* Exercise brief
Can you quote the lines below exactly, starting at the line with "l por temporada de acomodações com b" and going through the last one?

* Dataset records
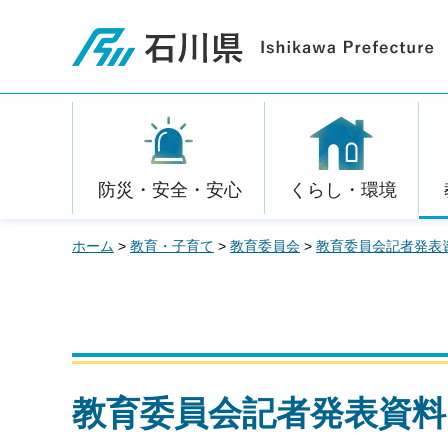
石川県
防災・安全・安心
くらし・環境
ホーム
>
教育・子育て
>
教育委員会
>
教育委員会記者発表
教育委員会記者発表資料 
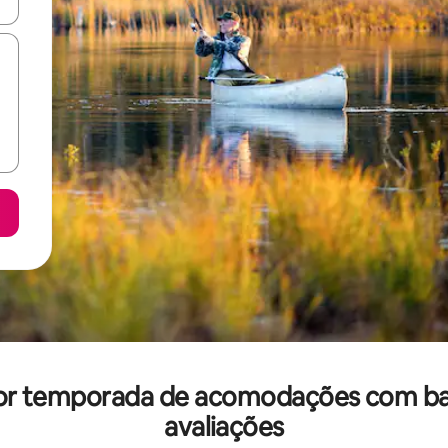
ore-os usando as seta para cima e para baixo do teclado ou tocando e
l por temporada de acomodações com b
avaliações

* Solution to the problem
l por temporada de acomodações com b
avaliações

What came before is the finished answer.